The text describes the play as a “joyful act of resistance”. She wrote the play after a stint of living in New York and experiencing the Labor Day celebrations. She felt at home in the events while simultaneously being warned that they were dangerous. Investigating the violence against women that has occurred in carnival spaces, she wrote J’Ouvert to place the good and bad next to each other, the two jostling on the feather-covered streets. “I was thinking about what carnival means to me as a British-Caribbean person,” she says, “what it means to occupy that space as a Black woman and, more universally, what happens to women in spaces where they dare to be free.”
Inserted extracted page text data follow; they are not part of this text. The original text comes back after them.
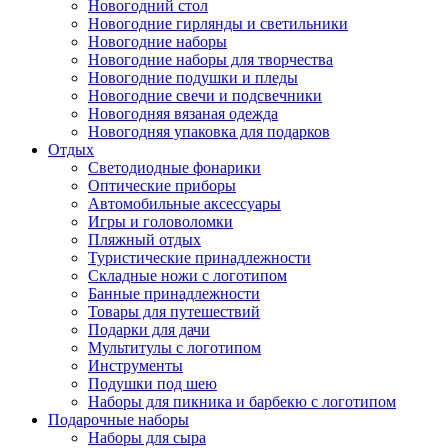
Новогодний стол
Новогодние гирлянды и светильники
Новогодние наборы
Новогодние наборы для творчества
Новогодние подушки и пледы
Новогодние свечи и подсвечники
Новогодняя вязаная одежда
Новогодняя упаковка для подарков
Отдых
Светодиодные фонарики
Оптические приборы
Автомобильные аксессуары
Игры и головоломки
Пляжный отдых
Туристические принадлежности
Складные ножи с логотипом
Банные принадлежности
Товары для путешествий
Подарки для дачи
Мультитулы с логотипом
Инструменты
Подушки под шею
Наборы для пикника и барбекю с логотипом
Подарочные наборы
Наборы для сыра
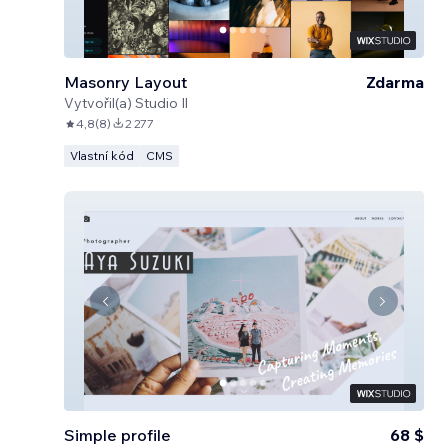
Masonry Layout
Zdarma
Vytvořil(a)
Studio Il
4,8
(
8
)
2 277
Vlastní kód
CMS
Simple profile
68 $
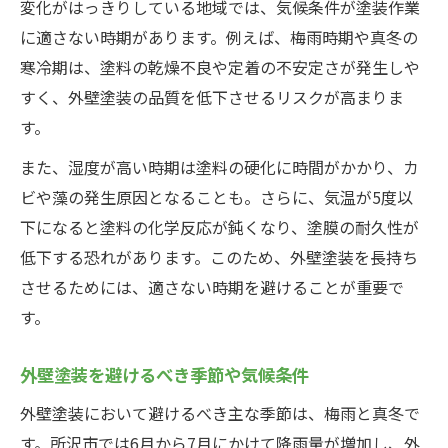
変化がはっきりしている地域では、気候条件が塗装作業
に適さない時期があります。例えば、梅雨時期や真冬の
寒冷期は、塗料の乾燥不良や定着の不安定さが発生しや
すく、外壁塗装の品質を低下させるリスクが高まりま
す。
また、湿度が高い時期は塗料の硬化に時間がかかり、カ
ビや藻の発生原因となることも。さらに、気温が5度以
下になると塗料の化学反応が鈍くなり、塗膜の耐久性が
低下する恐れがあります。このため、外壁塗装を長持ち
させるためには、適さない時期を避けることが重要で
す。
外壁塗装を避けるべき季節や気候条件
外壁塗装において避けるべき主な季節は、梅雨と真冬で
す。所沢市では6月から7月にかけて降雨量が増加し、外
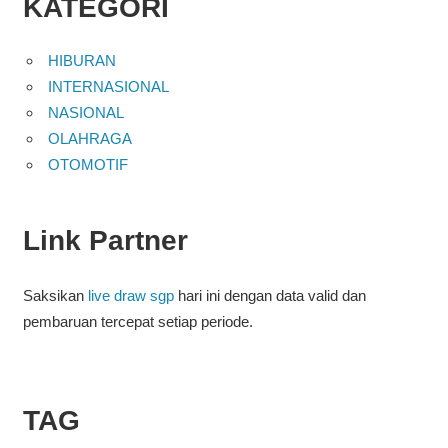
KATEGORI
HIBURAN
INTERNASIONAL
NASIONAL
OLAHRAGA
OTOMOTIF
Link Partner
Saksikan
live draw sgp
hari ini dengan data valid dan
pembaruan tercepat setiap periode.
TAG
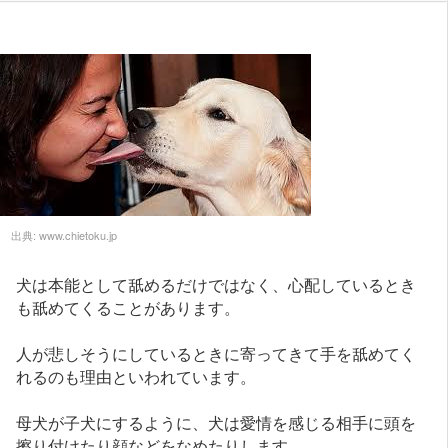
出典:
www.chietoku.jp
犬は本能として舐めるだけではなく、心配しているとき
も舐めてくることがあります。
人が悲しそうにしているときに寄ってきて手を舐めてく
れるのも理由といわれています。
母犬が子犬にするように、犬は愛情を感じる相手に頭を
擦り付けたり顔などをなめたりします。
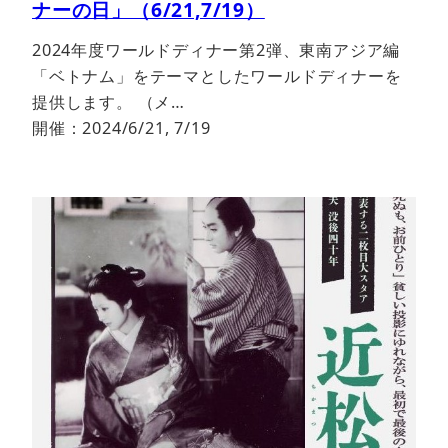
ナーの日」（6/21,7/19）
2024年度ワールドディナー第2弾、東南アジア編
「ベトナム」をテーマとしたワールドディナーを
提供します。 （メ…
開催：2024/6/21, 7/19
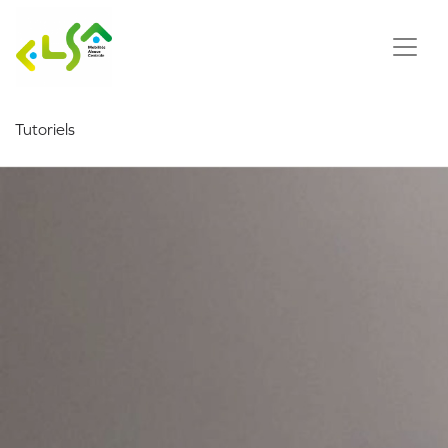
Tutoriels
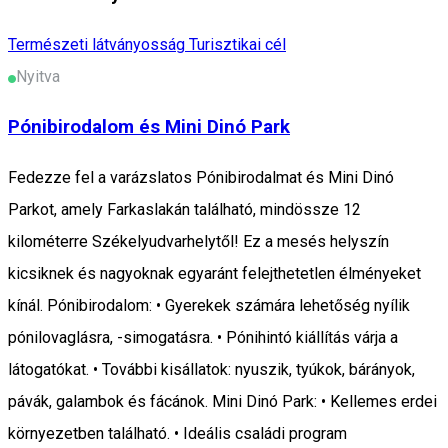
Természeti látványosság
Turisztikai cél
Nyitva
Pónibirodalom és Mini Dinó Park
Fedezze fel a varázslatos Pónibirodalmat és Mini Dinó
Parkot, amely Farkaslakán található, mindössze 12
kilométerre Székelyudvarhelytől! Ez a mesés helyszín
kicsiknek és nagyoknak egyaránt felejthetetlen élményeket
kínál. Pónibirodalom: • Gyerekek számára lehetőség nyílik
pónilovaglásra, -simogatásra. • Pónihintó kiállítás várja a
látogatókat. • További kisállatok: nyuszik, tyúkok, bárányok,
pávák, galambok és fácánok. Mini Dinó Park: • Kellemes erdei
környezetben található. • Ideális családi program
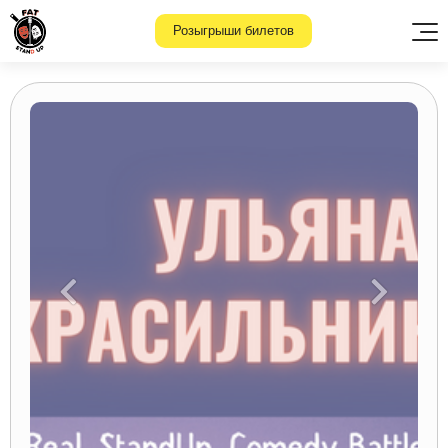
Розыгрыши билетов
The final character in J’Ouvert, Joseph says, is the audience. “And that audience isn’t a well-behaved audience. That’s an audience that sings back, talks back and finishes the end of different Jamaican proverbs.” In the West End, she hopes the play can encourage a similar sense of lively conversation. The best version of this play is one that finds ways to engage with the people it speaks to. “Making sure they know they don’t need permission to engage, trying to find ways to chip at the reputations that precede these buildings. The credentials [low numbers] around how many Black artists have been in the West End are so scary, I don’t even seek to use that as a milestone or something to reach towards. I just see it as a wall to completely shatter.”
Toying with truth and lies online, the third show of the Re:Emerge season is Charlton’s sharp two-hander Anna X. While working as a journalist, Charlton had been researching the selective dating app Raya. “People call it the Soho House of dating apps,” he says. “I was interested in the internet as an inclusive platform that was being used in a purposefully exclusionary way.” Then the story broke about Anna Sorokin, who was also known as Anna Delvey, the Russian fraudster posing as an heiress who scammed her way into the upper echelons of New York’s social circles. “Her story has this mischief and aspiration to it,” Charlton says. “It speaks to the problem of being yourself and wanting to be someone else. Everyone is thinking about how they look on the internet, how people perceive them and what they could be.”
Directed by Daniel Raggett, Anna X imagines these two worlds colliding: Ariel, creator of an exclusive dating app, meets Anna, a mysterious and entirely untrustworthy smooth-talker. The show had its premiere in the dripping alleys of the Vaults festival in 2019 and is now taking to the stage with a new cast of Nabhaan Rizwan and Golden Globe winner Emma Corrin.
Corrin was cast before her season of The Crown had aired, so there was an expectation for her to become a big name, but Charlton, who had neither heard of her nor seen The Crown, went by her audition alone. “She was amazing,” he says. “It really took me in, some of her deception and lies, and it’s so against type of the big role she’s been in.” For Ariel, Charlton suggested Rizwan, after having seen him in BBC shows Informer and Industry, on which Charlton is writing for the second series. “He’s a totally magnetic performer.” Anna X will be both actors’ West End debuts. “It does feel a bit of a gamble,” Charlton says, “putting together all of these newbies.”
Re:Emerge is giving a platform to new voices in shows that are looking to fresh audiences. By reopening the West End with Walden, J’Ouvert and Anna X, Friedman’s season is encouraging a risk in new names and boldness in storytelling. “That’s a big part of how the world pushes forwards,” Joseph says, “the ability to dream and reimagine.”